Winterhold is an intricately detailed novel of cold politics in an even colder, world with a more harsh environment. Almekinder’s world is extremely well developed and constructed as are his characters. Almekinder’s debut novel tells the tale of a kingdom torn at the highest level, Queen and King. The King and Queen of generations past had a Schism, as it is referred to in the book, and the King left the Queen and established the Camp while the Queen ruled the Hold. This Schism is never quite explained, but it still hangs over the characters and the world as an almost cataclysmic event. As the ages pass the link between the two factions has grown colder and more distant.

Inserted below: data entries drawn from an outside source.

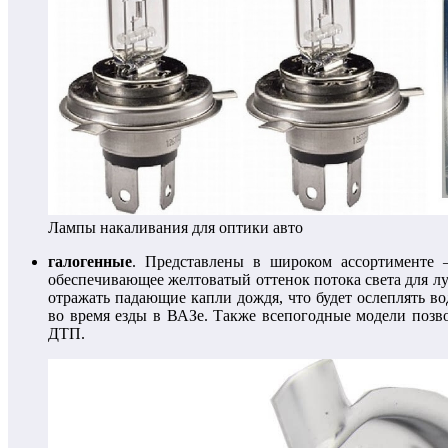
Лампы накаливания для оптики авто
галогенные
. Представлены в широком ассортименте 
обеспечивающее желтоватый оттенок потока света для лу
отражать падающие капли дождя, что будет ослеплять во
во время езды в ВАЗе. Также всепогодные модели позв
ДТП.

The Rituals rule the lives of both the people of the Camp and the Hold.
Blood is the key to keeping the ruling families in place, blood is also the key factor that warms the people. As the saying goes in this harsh world, “The blood of life and death.” In every case here, Blood is thicker than water. A drop of blood will warm a person in the cold harshness, it will strengthen the blades of warriors and blood is what keeps the line of both the King/Lord and Queen/Lady intact. Blood is everything in the world of Winterhold.
The novel opens describing the coldness of this world from the view-point of the former First Seer (i.e. royal advisor) Sebaste. Sebaste is one of Almekinder’s more interesting creations in the world of Winterhold. All the court advisors throughout the history of both the Hold and the Camp share the memories of the previous first advisor, in essence the First Seer is the living embodiment of the history and knowledge of the Hold and Camp. Many fantasies employ this very common character type of the court advisor, but in this case Almekinder has done a fine job of building upon that and creating something his own.

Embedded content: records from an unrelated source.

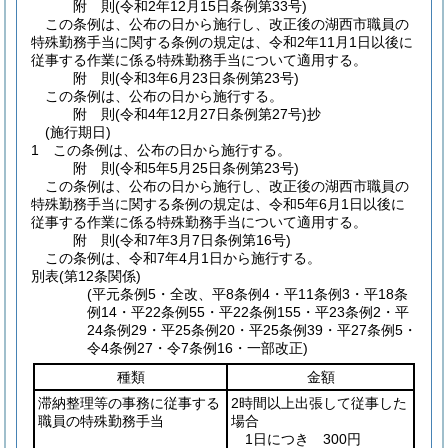
附
則
(令和2年12月15日
条例第33号)
この条例は、公布の日から施行し、改正後の湖西市職員の
特殊勤務手当に関する条例の規定は、令和2年11月1日以後に
従事する作業に係る特殊勤務手当について適用する。
附
則
(令和3年6月23日
条例第23号)
この条例は、公布の日から施行する。
附
則
(令和4年12月27日
条例第27号)
抄
(施行期日)
1
この条例は、公布の日から施行する。
附
則
(令和5年5月25日
条例第23号)
この条例は、公布の日から施行し、改正後の湖西市職員の
特殊勤務手当に関する条例の規定は、令和5年6月1日以後に
従事する作業に係る特殊勤務手当について適用する。
附
則
(令和7年3月7日
条例第16号)
この条例は、令和7年4月1日から施行する。
別表
(第12条関係)
(平元条例5・全改、平8条例4・平11条例3・平18条
例14・平22条例55・平22条例155・平23条例2・平
24条例29・平25条例20・平25条例39・平27条例5・
令4条例27・令7条例16・一部改正)
種類
金額
滞納整理等の事務に従事する
2時間以上出張して従事した
職員の特殊勤務手当
場合
1日につき 300円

The other primary characters are the King/Lord, the Queen/Lady and their respective royal entourage. Throughout the novel, the King/Lord sticks to the Rituals and rules of the world while the Queen/Lady tries to live her own life outside the confines of the strict rituals. The Queen half-heartedly goes through the Ritual with her concubine until she falls for him through the charms he sets for her. Her concubine is one of the performers of a troupe of players, Gerred.
Almekinder’s strength is the detail of the world he has created. At times the dialogue and some of the scenes are a bit forced, which is often to be expected of a first novel. The only part of the book that I found a bit trying was the fact that every time the King was referred to he was always referred to as King/Lord and the Queen as Queen/Lady; which made the reading a bit stilted. That small complaint aside, the story was well laid out and believable, within the bounds and confines Almekinder created.
Overall, Almekinder has created that is extremely detailed, almost to a fault, populated by characters trying to make the best of their situation. In that respect he has created a plausible tale.